YOUR INSTRUCTIONS.
Every line with "started" in it should be copied from the data.

━━━━━ RECORDS SUPPLIED

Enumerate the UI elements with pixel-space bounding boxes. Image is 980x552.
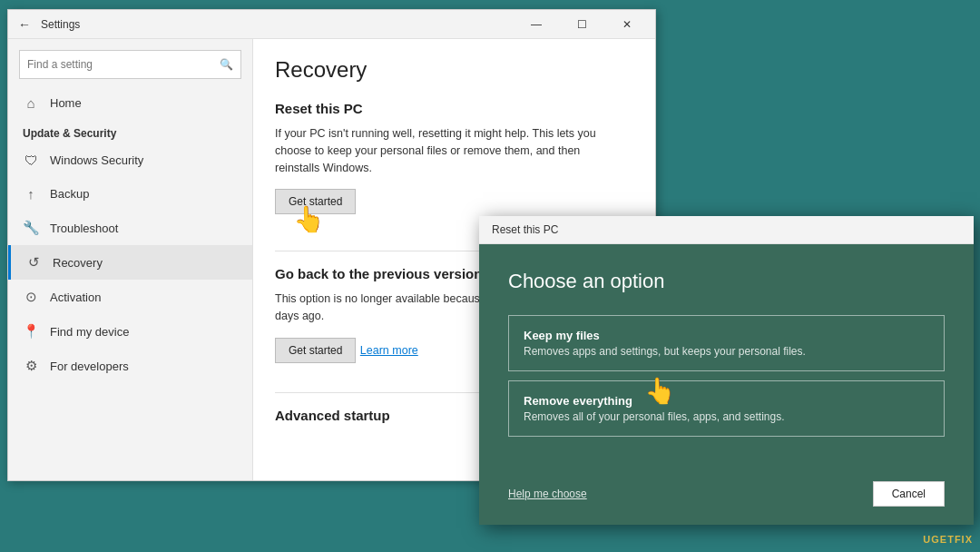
title-bar: ← Settings — ☐ ✕ xyxy=(8,10,655,39)
home-icon: ⌂ xyxy=(23,95,39,111)
sidebar-item-recovery-label: Recovery xyxy=(53,256,103,270)
developers-icon: ⚙ xyxy=(23,358,39,374)
troubleshoot-icon: 🔧 xyxy=(23,220,39,236)
reset-dialog: Reset this PC Choose an option Keep my f… xyxy=(479,216,974,525)
backup-icon: ↑ xyxy=(23,186,39,202)
window-controls: — ☐ ✕ xyxy=(515,10,648,39)
cancel-button[interactable]: Cancel xyxy=(873,481,945,507)
sidebar-item-backup-label: Backup xyxy=(50,187,89,201)
reset-section-title: Reset this PC xyxy=(275,101,633,116)
sidebar-item-for-developers[interactable]: ⚙ For developers xyxy=(8,349,252,383)
page-title: Recovery xyxy=(275,57,633,83)
sidebar-item-windows-security-label: Windows Security xyxy=(50,153,143,167)
watermark: UGETFIX xyxy=(923,534,973,545)
recovery-icon: ↺ xyxy=(25,254,42,271)
window-title: Settings xyxy=(41,18,515,31)
sidebar-section-label: Update & Security xyxy=(8,120,252,143)
sidebar-item-for-developers-label: For developers xyxy=(50,360,129,373)
option-keep-files[interactable]: Keep my files Removes apps and settings,… xyxy=(508,315,945,371)
option-remove-everything[interactable]: Remove everything Removes all of your pe… xyxy=(508,380,945,437)
sidebar-item-activation[interactable]: ⊙ Activation xyxy=(8,280,252,314)
activation-icon: ⊙ xyxy=(23,289,39,305)
sidebar-item-find-my-device[interactable]: 📍 Find my device xyxy=(8,314,252,349)
find-device-icon: 📍 xyxy=(23,323,39,340)
back-button[interactable]: ← xyxy=(15,15,34,34)
maximize-button[interactable]: ☐ xyxy=(561,10,603,39)
sidebar-item-troubleshoot-label: Troubleshoot xyxy=(50,222,118,235)
sidebar-item-troubleshoot[interactable]: 🔧 Troubleshoot xyxy=(8,211,252,245)
option-keep-files-title: Keep my files xyxy=(524,329,929,342)
search-input[interactable] xyxy=(27,58,220,71)
help-me-choose-link[interactable]: Help me choose xyxy=(508,488,587,500)
option-remove-everything-desc: Removes all of your personal files, apps… xyxy=(524,410,929,423)
shield-icon: 🛡 xyxy=(23,153,39,168)
close-button[interactable]: ✕ xyxy=(606,10,648,39)
sidebar-item-recovery[interactable]: ↺ Recovery xyxy=(8,245,252,280)
go-back-get-started-button[interactable]: Get started xyxy=(275,338,356,363)
dialog-footer: Help me choose Cancel xyxy=(508,468,945,507)
sidebar-item-activation-label: Activation xyxy=(50,291,101,304)
reset-description: If your PC isn't running well, resetting… xyxy=(275,125,620,176)
dialog-heading: Choose an option xyxy=(508,270,945,293)
sidebar-item-windows-security[interactable]: 🛡 Windows Security xyxy=(8,143,252,177)
option-remove-everything-title: Remove everything xyxy=(524,394,929,408)
search-icon: 🔍 xyxy=(220,58,233,71)
search-box[interactable]: 🔍 xyxy=(19,50,241,79)
sidebar-item-backup[interactable]: ↑ Backup xyxy=(8,177,252,211)
sidebar-item-home[interactable]: ⌂ Home xyxy=(8,86,252,120)
sidebar-item-home-label: Home xyxy=(50,96,82,110)
learn-more-link[interactable]: Learn more xyxy=(360,344,418,357)
minimize-button[interactable]: — xyxy=(515,10,557,39)
option-keep-files-desc: Removes apps and settings, but keeps you… xyxy=(524,345,929,358)
dialog-body: Choose an option Keep my files Removes a… xyxy=(479,244,974,525)
reset-get-started-button[interactable]: Get started xyxy=(275,189,356,214)
dialog-title-label: Reset this PC xyxy=(492,223,558,236)
sidebar: 🔍 ⌂ Home Update & Security 🛡 Windows Sec… xyxy=(8,39,253,480)
dialog-title-bar: Reset this PC xyxy=(479,216,974,244)
sidebar-item-find-my-device-label: Find my device xyxy=(50,325,129,339)
watermark-text: UGETFIX xyxy=(923,534,973,545)
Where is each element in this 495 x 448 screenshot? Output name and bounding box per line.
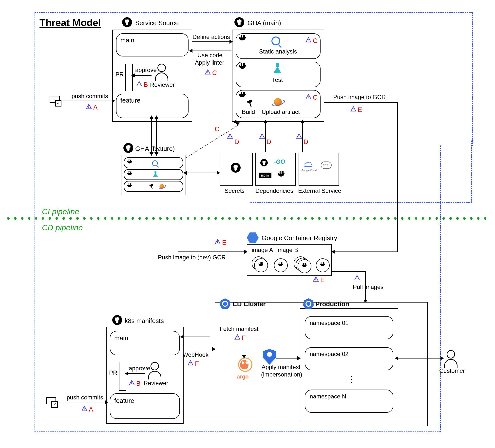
search-icon	[271, 36, 280, 45]
webhook-ar	[212, 347, 216, 351]
cust-ar-l	[395, 356, 398, 360]
diagram-canvas: Threat Model CI pipeline CD pipeline Ser…	[0, 0, 495, 448]
reviewer-icon-2	[148, 362, 161, 379]
pull-warn: !	[354, 275, 360, 280]
k8s-manifests-label: k8s manifests	[125, 317, 164, 325]
threat-f-w1: !	[234, 334, 240, 340]
devgcr-h	[178, 251, 246, 252]
gcloud-icon	[304, 161, 312, 168]
threat-f-1: F	[242, 334, 246, 342]
service-source-label: Service Source	[135, 19, 179, 27]
threat-e-w2: !	[215, 239, 221, 244]
threat-a-2: A	[89, 406, 93, 413]
push-gcr-label: Push image to GCR	[333, 94, 386, 101]
define-label: Define actions	[192, 34, 230, 40]
cd-label: CD pipeline	[42, 223, 83, 232]
fetch-v	[210, 317, 210, 337]
dev-laptop-icon-2	[44, 397, 56, 406]
approve-label-2: approve	[129, 365, 150, 372]
threat-e-2: E	[222, 239, 226, 246]
threat-b-2: B	[136, 380, 140, 387]
threat-f-w2: !	[188, 360, 193, 365]
webhook-h	[183, 349, 214, 349]
threat-b: B	[144, 81, 148, 89]
flask-icon	[273, 67, 281, 73]
deps-box	[255, 153, 296, 186]
threat-d-w2: !	[259, 133, 265, 139]
github-icon	[122, 17, 132, 27]
fetch-h	[183, 337, 210, 337]
devgcr-v	[178, 195, 178, 251]
npm-icon: npm	[259, 173, 271, 178]
deps-up	[265, 122, 266, 152]
pushgcr-ar	[331, 250, 335, 254]
reviewer-label: Reviewer	[150, 81, 175, 88]
docker-gcr-3	[302, 263, 308, 268]
customer-label: Customer	[439, 367, 465, 374]
push-line-1	[63, 101, 112, 101]
gha-main-label: GHA (main)	[248, 19, 281, 27]
aws-text: aws	[323, 163, 328, 166]
threat-e-w1: !	[350, 106, 356, 111]
hammer-icon-sm	[149, 184, 154, 189]
docker-icon-4	[127, 160, 133, 164]
approve-label: approve	[135, 67, 157, 73]
reviewer-label-2: Reviewer	[144, 380, 168, 387]
threat-d-3: D	[304, 138, 308, 146]
approve-line	[134, 75, 152, 76]
threat-c-w2: !	[305, 94, 311, 99]
hammer-icon	[247, 100, 254, 107]
define-arrow	[229, 40, 233, 44]
fetch-ar	[242, 355, 246, 358]
k8s-main-label: main	[114, 334, 128, 342]
ext-up-ar	[301, 120, 305, 123]
pull-label: Pull images	[353, 284, 383, 290]
docker-icon-5	[127, 172, 133, 176]
job-static-label: Static analysis	[259, 48, 297, 55]
secrets-gham	[236, 122, 236, 152]
cd-cluster-label: CD Cluster	[232, 300, 266, 308]
job-upload-label: Upload artifact	[262, 108, 300, 115]
ss-feature-label: feature	[120, 97, 140, 104]
job-build-label: Build	[242, 108, 255, 115]
devgcr-label: Push image to (dev) GCR	[158, 254, 226, 261]
docker-gcr-4	[320, 262, 326, 267]
threat-f-2: F	[195, 360, 199, 368]
pr-arrow-2	[119, 362, 126, 391]
threat-c-2: C	[313, 94, 318, 101]
k8s-feature-label: feature	[114, 397, 134, 405]
pushgcr-h	[324, 102, 398, 103]
threat-b-w2: !	[129, 380, 135, 385]
ns-02-label: namespace 02	[310, 351, 348, 358]
feat-gha-line2	[156, 118, 157, 154]
dev-laptop-icon	[48, 96, 60, 105]
feat-gha-up	[150, 115, 153, 119]
push-label-1: push commits	[72, 93, 108, 100]
ns-dots: ···	[350, 375, 352, 384]
ci-cd-separator	[5, 217, 489, 220]
image-a: image A	[252, 247, 273, 253]
threat-c-4: C	[215, 125, 219, 133]
define-line	[192, 41, 231, 42]
planet-icon-sm	[159, 184, 164, 189]
production-label: Production	[315, 300, 349, 308]
threat-e-w3: !	[313, 276, 319, 282]
docker-icon-2	[239, 63, 248, 69]
gcr-label: Google Container Registry	[262, 234, 337, 242]
pr-label: PR	[115, 71, 124, 78]
threat-a-warn-1: !	[86, 104, 92, 109]
cust-ar-r	[440, 356, 444, 360]
argo-text: argo	[237, 374, 249, 380]
apply-ar	[297, 356, 301, 360]
pull-h	[331, 271, 366, 272]
fetch-label: Fetch manifest	[220, 325, 258, 332]
ext-label: External Service	[298, 187, 341, 194]
pr-arrow	[125, 64, 133, 91]
ext-up	[302, 122, 303, 152]
customer-icon	[444, 350, 457, 368]
planet-icon	[274, 98, 282, 106]
apply-h	[276, 358, 299, 358]
secrets-gham-ar	[234, 120, 238, 123]
image-b: image B	[276, 247, 298, 253]
ghaf-secrets-l	[183, 171, 187, 175]
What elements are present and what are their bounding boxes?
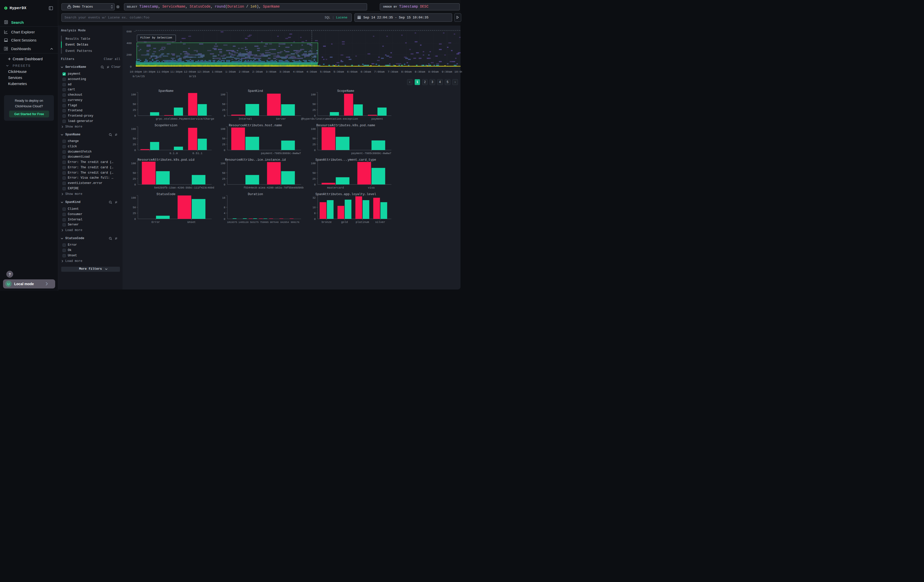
svg-text:0: 0 bbox=[134, 114, 136, 117]
svg-text:50: 50 bbox=[133, 206, 136, 209]
svg-text:1:30am: 1:30am bbox=[225, 70, 236, 73]
svg-text:100: 100 bbox=[131, 196, 136, 199]
svg-text:11:30pm: 11:30pm bbox=[170, 70, 182, 73]
svg-text:100: 100 bbox=[221, 162, 225, 165]
svg-text:12:30am: 12:30am bbox=[197, 70, 210, 73]
svg-text:0: 0 bbox=[224, 218, 225, 221]
svg-text:759085: 759085 bbox=[260, 221, 269, 224]
svg-text:8: 8 bbox=[314, 212, 315, 215]
svg-text:100: 100 bbox=[311, 127, 316, 130]
svg-text:Unset: Unset bbox=[187, 221, 196, 224]
svg-text:25: 25 bbox=[133, 177, 136, 180]
svg-text:0: 0 bbox=[314, 149, 315, 152]
svg-text:32: 32 bbox=[312, 196, 316, 199]
svg-text:4:00am: 4:00am bbox=[293, 70, 304, 73]
svg-text:ResourceAttributes.k8s.pod.uid: ResourceAttributes.k8s.pod.uid bbox=[137, 158, 194, 162]
svg-text:8: 8 bbox=[224, 206, 225, 209]
svg-text:16: 16 bbox=[222, 196, 225, 199]
svg-text:100: 100 bbox=[131, 162, 136, 165]
svg-text:25: 25 bbox=[133, 143, 136, 146]
svg-text:50: 50 bbox=[222, 103, 225, 106]
svg-text:100: 100 bbox=[131, 93, 136, 96]
svg-text:9:30am: 9:30am bbox=[442, 70, 452, 73]
svg-text:4: 4 bbox=[224, 212, 225, 215]
svg-text:ResourceAttributes.k8s.pod.nam: ResourceAttributes.k8s.pod.name bbox=[316, 124, 375, 127]
svg-text:0: 0 bbox=[134, 218, 136, 221]
svg-text:10:30pm: 10:30pm bbox=[143, 70, 155, 73]
svg-text:1019375: 1019375 bbox=[227, 221, 237, 224]
svg-text:8:00am: 8:00am bbox=[401, 70, 412, 73]
svg-text:50: 50 bbox=[133, 103, 136, 106]
svg-text:SpanName: SpanName bbox=[158, 89, 173, 93]
svg-text:ResourceAttribu..ice.instance.: ResourceAttribu..ice.instance.id bbox=[225, 158, 285, 162]
svg-text:platinum: platinum bbox=[356, 221, 369, 224]
svg-text:9/15: 9/15 bbox=[189, 75, 196, 78]
svg-text:25: 25 bbox=[133, 109, 136, 112]
svg-text:5:30am: 5:30am bbox=[333, 70, 344, 73]
svg-text:3:30am: 3:30am bbox=[279, 70, 290, 73]
svg-text:50: 50 bbox=[312, 137, 316, 140]
svg-text:3:00am: 3:00am bbox=[266, 70, 277, 73]
svg-text:11:00pm: 11:00pm bbox=[157, 70, 169, 73]
svg-text:100: 100 bbox=[221, 93, 225, 96]
svg-text:9:00am: 9:00am bbox=[428, 70, 439, 73]
svg-text:842654: 842654 bbox=[280, 221, 289, 224]
svg-text:4:30am: 4:30am bbox=[306, 70, 317, 73]
svg-text:25: 25 bbox=[312, 109, 316, 112]
svg-text:Internal: Internal bbox=[239, 117, 252, 120]
svg-text:0: 0 bbox=[314, 183, 315, 186]
svg-text:ResourceAttributes.host.name: ResourceAttributes.host.name bbox=[229, 124, 282, 127]
svg-text:grpc.oteldemo.PaymentService/C: grpc.oteldemo.PaymentService/Charge bbox=[156, 117, 214, 120]
svg-text:2:00am: 2:00am bbox=[239, 70, 249, 73]
svg-text:SpanAttributes.app.loyalty.lev: SpanAttributes.app.loyalty.level bbox=[315, 193, 376, 196]
svg-text:ScopeVersion: ScopeVersion bbox=[155, 124, 177, 127]
svg-text:0: 0 bbox=[134, 183, 136, 186]
svg-text:0: 0 bbox=[314, 218, 315, 221]
svg-text:7:30am: 7:30am bbox=[388, 70, 398, 73]
svg-text:Duration: Duration bbox=[248, 193, 263, 196]
svg-text:gold: gold bbox=[341, 221, 348, 224]
svg-text:50: 50 bbox=[312, 171, 316, 175]
svg-text:0: 0 bbox=[224, 149, 225, 152]
svg-text:@hyperdx/instrumentation-excep: @hyperdx/instrumentation-exception bbox=[301, 117, 358, 120]
svg-text:payment-7985c8969c-mwmw7: payment-7985c8969c-mwmw7 bbox=[261, 152, 301, 155]
svg-text:Error: Error bbox=[152, 221, 160, 224]
svg-text:0: 0 bbox=[130, 65, 132, 68]
svg-text:payment-7985c8969c-mwmw7: payment-7985c8969c-mwmw7 bbox=[351, 152, 391, 155]
svg-text:25: 25 bbox=[312, 143, 316, 146]
svg-text:0: 0 bbox=[224, 114, 225, 117]
svg-text:10:00pm: 10:00pm bbox=[130, 70, 142, 73]
svg-text:SpanKind: SpanKind bbox=[248, 89, 263, 93]
svg-text:8:30am: 8:30am bbox=[415, 70, 425, 73]
svg-text:12:00am: 12:00am bbox=[184, 70, 196, 73]
svg-text:0: 0 bbox=[134, 149, 136, 152]
svg-text:583275: 583275 bbox=[250, 221, 259, 224]
svg-text:7:00am: 7:00am bbox=[374, 70, 384, 73]
svg-text:0: 0 bbox=[224, 183, 225, 186]
svg-text:0.51.1: 0.51.1 bbox=[193, 152, 203, 155]
svg-text:50: 50 bbox=[312, 103, 316, 106]
svg-text:6:00am: 6:00am bbox=[347, 70, 358, 73]
svg-text:f5344ec9-a1ea-4290-a62a-78f5be: f5344ec9-a1ea-4290-a62a-78f5bee8d90b bbox=[243, 186, 304, 189]
svg-text:5e02b5fb-13ae-4296-bbbc-111f42: 5e02b5fb-13ae-4296-bbbc-111f423c460d bbox=[154, 186, 214, 189]
svg-text:6:30am: 6:30am bbox=[361, 70, 371, 73]
svg-text:100: 100 bbox=[311, 93, 316, 96]
svg-text:25: 25 bbox=[222, 143, 225, 146]
svg-text:mastercard: mastercard bbox=[327, 186, 344, 189]
svg-text:silver: silver bbox=[375, 221, 385, 224]
svg-text:999176: 999176 bbox=[291, 221, 300, 224]
svg-text:25: 25 bbox=[133, 212, 136, 215]
svg-text:50: 50 bbox=[222, 171, 225, 175]
svg-text:25: 25 bbox=[222, 177, 225, 180]
svg-text:100: 100 bbox=[311, 162, 316, 165]
svg-text:payment: payment bbox=[371, 117, 383, 120]
svg-text:600: 600 bbox=[127, 30, 132, 33]
svg-text:10:00am: 10:00am bbox=[454, 70, 462, 73]
svg-text:25: 25 bbox=[312, 177, 316, 180]
svg-text:SpanAttributes...yment.card_ty: SpanAttributes...yment.card_type bbox=[315, 158, 376, 162]
svg-text:bronze: bronze bbox=[322, 221, 332, 224]
svg-text:2:30am: 2:30am bbox=[252, 70, 263, 73]
svg-text:50: 50 bbox=[133, 137, 136, 140]
svg-text:100: 100 bbox=[131, 127, 136, 130]
svg-text:visa: visa bbox=[368, 186, 375, 189]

━━━━━━━━━━

ANSWER BOX.
go-back-get-started-button[interactable]: Get started xyxy=(275,338,356,363)
reset-get-started-button[interactable]: Get started xyxy=(275,189,356,214)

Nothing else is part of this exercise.